*Assignment*: What is the number of lines in the data that contain "mode"? Nothing besides that number, please.
──────── Available data ────────
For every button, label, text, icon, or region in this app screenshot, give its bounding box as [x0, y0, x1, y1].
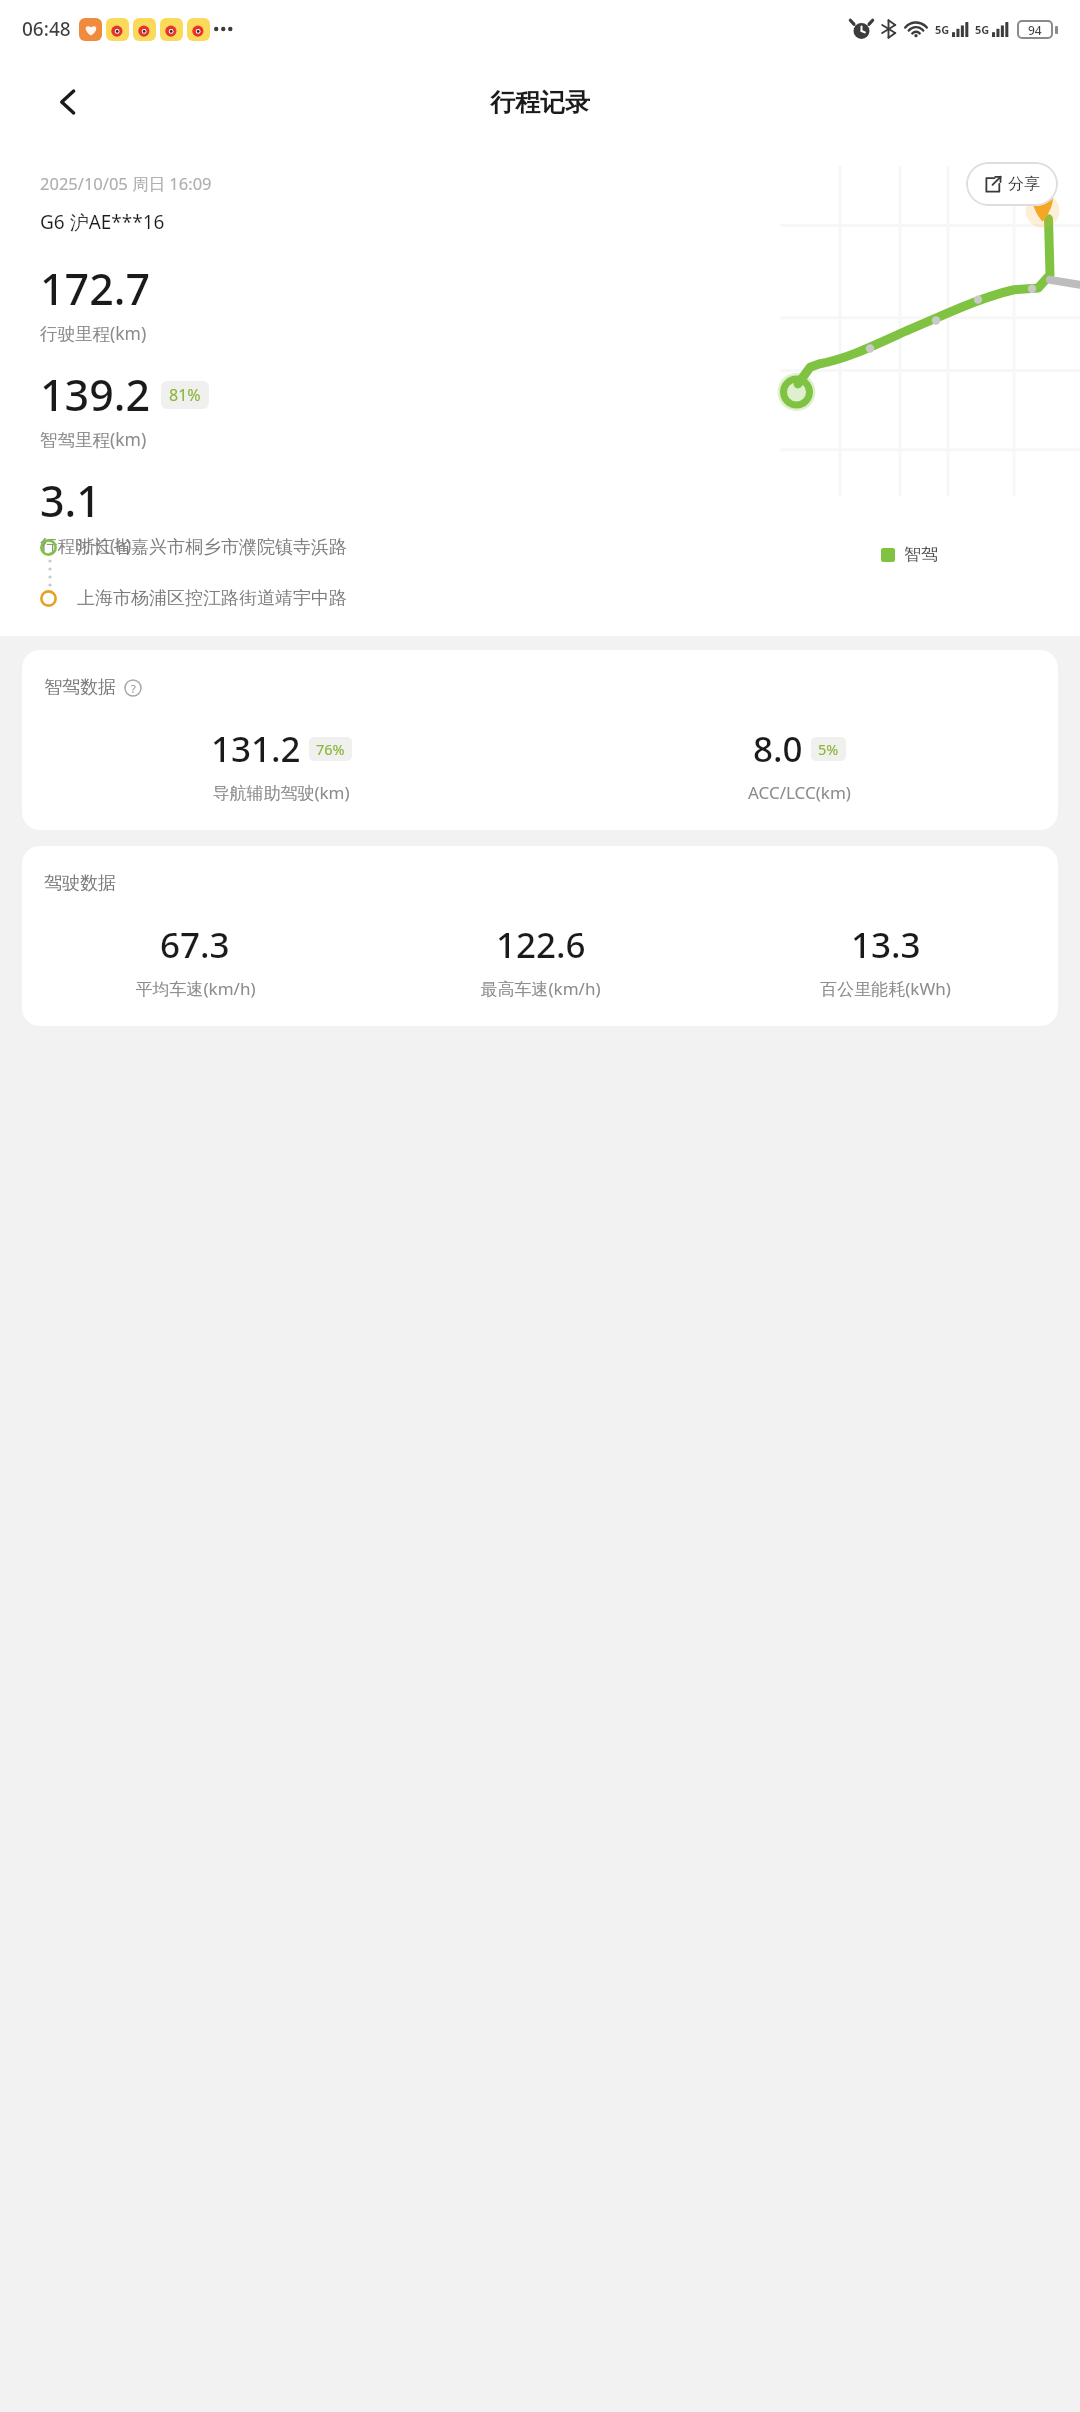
staticText: 13.3 [851, 921, 921, 969]
staticText: 8.0 [753, 725, 803, 773]
staticText: 5G [935, 22, 950, 37]
staticText: 导航辅助驾驶(km) [212, 781, 350, 804]
staticText: 67.3 [160, 921, 230, 969]
staticText: 94 [1028, 22, 1042, 38]
staticText: 百公里能耗(kWh) [820, 977, 951, 1000]
staticText: 分享 [1008, 174, 1040, 194]
staticText: G6 沪AE***16 [40, 209, 165, 235]
button[interactable]: Back [40, 73, 98, 131]
staticText: 最高车速(km/h) [480, 977, 601, 1000]
staticText: ? [131, 681, 136, 696]
staticText: 122.6 [496, 921, 586, 969]
staticText: 131.2 [211, 725, 301, 773]
staticText: 06:48 [22, 16, 71, 42]
staticText: 上海市杨浦区控江路街道靖宇中路 [77, 587, 347, 610]
staticText: 驾驶数据 [44, 872, 116, 895]
staticText: 5% [818, 739, 839, 759]
staticText: 浙江省嘉兴市桐乡市濮院镇寺浜路 [77, 536, 347, 559]
staticText: 172.7 [40, 259, 151, 318]
staticText: 76% [316, 739, 345, 759]
button[interactable]: 分享 [966, 162, 1058, 206]
staticText: 行程时长(h) [40, 533, 132, 557]
staticText: 3.1 [40, 471, 101, 530]
button[interactable]: Info [122, 677, 144, 699]
staticText: 81% [169, 384, 201, 406]
staticText: 行驶里程(km) [40, 321, 147, 345]
staticText: 139.2 [40, 365, 151, 424]
staticText: 5G [975, 22, 990, 37]
staticText: ACC/LCC(km) [748, 781, 851, 804]
staticText: 智驾 [904, 544, 938, 565]
staticText: 智驾数据 [44, 676, 116, 699]
staticText: 智驾里程(km) [40, 427, 147, 451]
staticText: 2025/10/05 周日 16:09 [40, 172, 212, 195]
staticText: 平均车速(km/h) [135, 977, 256, 1000]
staticText: 行程记录 [490, 87, 590, 118]
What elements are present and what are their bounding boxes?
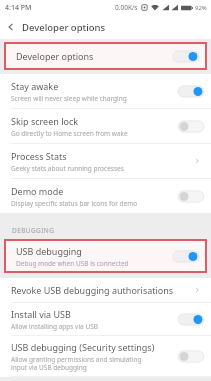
- staticText: USB debugging: [16, 245, 82, 257]
- staticText: Developer options: [16, 50, 94, 62]
- staticText: Stay awake: [11, 80, 59, 92]
- button[interactable]: Toggle off: [178, 350, 204, 363]
- staticText: Geeky stats about running processes: [11, 164, 124, 173]
- button[interactable]: Toggle on: [178, 313, 204, 326]
- button[interactable]: Toggle off: [178, 120, 204, 133]
- staticText: Allow installing apps via USB: [11, 322, 98, 331]
- staticText: Skip screen lock: [11, 115, 79, 127]
- staticText: 4:14 PM: [5, 3, 32, 13]
- staticText: USB debugging (Security settings): [11, 341, 155, 353]
- staticText: Allow granting permissions and simulatin…: [11, 355, 142, 372]
- button[interactable]: Back: [0, 15, 22, 39]
- button[interactable]: Skip screen lock: [0, 109, 211, 143]
- button[interactable]: Toggle off: [178, 190, 204, 203]
- staticText: Screen will never sleep while charging: [11, 94, 127, 103]
- staticText: Demo mode: [11, 185, 64, 197]
- button[interactable]: Toggle on: [178, 85, 204, 98]
- staticText: 92%: [195, 4, 207, 12]
- staticText: Developer options: [22, 21, 106, 34]
- staticText: DEBUGGING: [12, 226, 55, 235]
- button[interactable]: Stay awake: [0, 74, 211, 108]
- staticText: Process Stats: [11, 150, 67, 162]
- staticText: 0.00K/s: [115, 3, 138, 12]
- staticText: Debug mode when USB is connected: [16, 259, 129, 268]
- button[interactable]: USB debugging (Security settings): [0, 336, 211, 376]
- staticText: Go directly to Home screen from wake: [11, 129, 128, 138]
- button[interactable]: Developer options: [5, 43, 206, 69]
- button[interactable]: Toggle on: [173, 50, 199, 63]
- button[interactable]: Toggle on: [173, 250, 199, 263]
- staticText: Display specific status bar icons for de…: [11, 199, 138, 208]
- button[interactable]: Install via USB: [0, 303, 211, 335]
- staticText: Install via USB: [11, 308, 71, 320]
- staticText: Revoke USB debugging authorisations: [11, 284, 174, 296]
- button[interactable]: Revoke USB debugging authorisations: [0, 278, 211, 302]
- button[interactable]: USB debugging: [5, 240, 206, 272]
- button[interactable]: Process Stats: [0, 144, 211, 178]
- button[interactable]: Demo mode: [0, 179, 211, 213]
────────
*Answer box*: 3